Castle Point National Insurance Co. is obligated to defend a trucking company in connection with an accident because there is no evidence the person injured in the incident was an employee and would therefore fall under its policy’s exclusions, says the 5th Circuit Court of Appeals in New Orleans, in reversing a lower court ruling.
New York-based Castle Point had issued a commercial auto liability policy with a $1 million limit to El Paso, Texas, based B.S. Trucking that covered the period Aug. 29, 2009, to Aug. 29, 2010, according to court papers in Thursday’s ruling.
On Dec. 8, 2009, Mr. Lalo allegedly sustained injuries when a semitractor-trailer leased by B.S. Trucking in which he was a passenger overturned in Seminole, Texas, according to court papers.
Mr. Lalo sued the trucking company and other defendants in state court in Texas in connection with his accident. Castle Point filed suit in U.S. District Court in Lubbock, Texas, seeking a ruling that it had no duty to defend or indemnify the parties in Mr.

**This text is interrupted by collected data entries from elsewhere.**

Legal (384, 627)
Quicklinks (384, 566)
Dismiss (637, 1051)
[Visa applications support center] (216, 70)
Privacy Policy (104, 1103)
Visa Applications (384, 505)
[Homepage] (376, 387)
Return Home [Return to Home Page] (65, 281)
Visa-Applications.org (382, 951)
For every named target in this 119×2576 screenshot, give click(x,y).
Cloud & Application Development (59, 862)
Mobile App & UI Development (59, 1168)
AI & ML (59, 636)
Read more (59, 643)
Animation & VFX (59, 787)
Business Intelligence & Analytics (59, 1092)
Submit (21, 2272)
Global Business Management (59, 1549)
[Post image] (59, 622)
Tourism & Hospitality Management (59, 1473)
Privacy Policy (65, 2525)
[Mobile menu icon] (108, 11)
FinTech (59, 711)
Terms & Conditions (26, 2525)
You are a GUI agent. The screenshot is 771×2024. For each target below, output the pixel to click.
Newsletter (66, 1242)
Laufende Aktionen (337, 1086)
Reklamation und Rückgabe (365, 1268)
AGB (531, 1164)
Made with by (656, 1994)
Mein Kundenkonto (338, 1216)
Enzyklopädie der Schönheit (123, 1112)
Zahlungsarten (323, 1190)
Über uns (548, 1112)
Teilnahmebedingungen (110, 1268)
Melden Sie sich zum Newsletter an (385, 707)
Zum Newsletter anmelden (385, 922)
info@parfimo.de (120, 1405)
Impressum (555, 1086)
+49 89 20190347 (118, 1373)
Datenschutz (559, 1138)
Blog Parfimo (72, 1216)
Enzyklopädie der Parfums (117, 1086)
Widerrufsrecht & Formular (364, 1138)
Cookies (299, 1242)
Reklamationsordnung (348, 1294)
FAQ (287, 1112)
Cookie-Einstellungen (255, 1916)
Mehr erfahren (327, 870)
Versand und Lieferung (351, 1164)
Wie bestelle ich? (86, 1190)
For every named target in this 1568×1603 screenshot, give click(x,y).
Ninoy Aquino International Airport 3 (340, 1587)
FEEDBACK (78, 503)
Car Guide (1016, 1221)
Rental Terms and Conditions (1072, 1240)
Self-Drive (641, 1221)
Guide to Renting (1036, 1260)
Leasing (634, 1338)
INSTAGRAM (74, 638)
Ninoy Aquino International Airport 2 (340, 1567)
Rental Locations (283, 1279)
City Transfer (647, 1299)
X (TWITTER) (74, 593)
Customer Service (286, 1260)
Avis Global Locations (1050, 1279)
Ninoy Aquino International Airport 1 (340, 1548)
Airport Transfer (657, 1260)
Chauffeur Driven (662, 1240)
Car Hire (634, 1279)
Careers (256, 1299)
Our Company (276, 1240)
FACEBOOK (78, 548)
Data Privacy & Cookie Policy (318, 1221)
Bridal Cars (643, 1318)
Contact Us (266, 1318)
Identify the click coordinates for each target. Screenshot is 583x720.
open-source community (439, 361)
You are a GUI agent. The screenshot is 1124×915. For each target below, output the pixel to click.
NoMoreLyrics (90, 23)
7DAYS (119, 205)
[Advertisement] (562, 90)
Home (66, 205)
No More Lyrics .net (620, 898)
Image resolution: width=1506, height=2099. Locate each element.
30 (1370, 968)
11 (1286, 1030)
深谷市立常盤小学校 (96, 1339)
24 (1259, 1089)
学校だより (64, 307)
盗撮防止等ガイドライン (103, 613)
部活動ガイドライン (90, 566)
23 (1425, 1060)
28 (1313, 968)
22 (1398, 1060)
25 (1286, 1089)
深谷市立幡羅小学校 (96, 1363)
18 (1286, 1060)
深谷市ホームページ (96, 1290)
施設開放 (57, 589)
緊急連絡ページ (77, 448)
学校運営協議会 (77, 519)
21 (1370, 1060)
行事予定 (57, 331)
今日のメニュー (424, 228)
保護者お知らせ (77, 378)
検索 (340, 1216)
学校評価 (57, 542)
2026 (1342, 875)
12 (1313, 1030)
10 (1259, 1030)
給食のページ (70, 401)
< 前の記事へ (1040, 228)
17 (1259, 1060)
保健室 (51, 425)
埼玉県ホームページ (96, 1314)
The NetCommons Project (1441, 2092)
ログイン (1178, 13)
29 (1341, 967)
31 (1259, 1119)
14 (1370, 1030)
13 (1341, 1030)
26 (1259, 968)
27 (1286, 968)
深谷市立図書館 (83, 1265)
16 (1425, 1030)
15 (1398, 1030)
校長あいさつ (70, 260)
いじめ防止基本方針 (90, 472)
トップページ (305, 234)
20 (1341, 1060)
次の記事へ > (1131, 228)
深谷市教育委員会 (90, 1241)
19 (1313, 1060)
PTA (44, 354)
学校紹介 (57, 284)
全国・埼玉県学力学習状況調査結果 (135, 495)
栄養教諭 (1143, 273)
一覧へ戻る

Lalo’s litigation.
The District Court overturned the lower court’s ruling and held that Castle Rock is required to defend B.S. Trucking and the truck’s driver, Daniel Estrada, in the case.
The District Court “had determined that both Mr. Lalo and Mr. Estrada were employees of B.S. Trucking at the time of the accident, and that policy exclusions relating to work-related injuries negated Castle Point’s duty to defend either of them,” said the ruling.
But, contrary to the District Court’s determinations, Mr. Lalo does not allege he was a B.S. Trucking employee. As a result, he did not fall under the policy’s exclusions related to work-related injuries, said a unanimous three-judge panel of the 5th Circuit, which held also that Mr. Estrada was not excluded from coverage under the policy.
In remanding the case for further proceedings on the defense issue, the ruling said also it was premature at this time to decide whether Castle Point had a duty to indemnify either the firm or Mr. Estrada.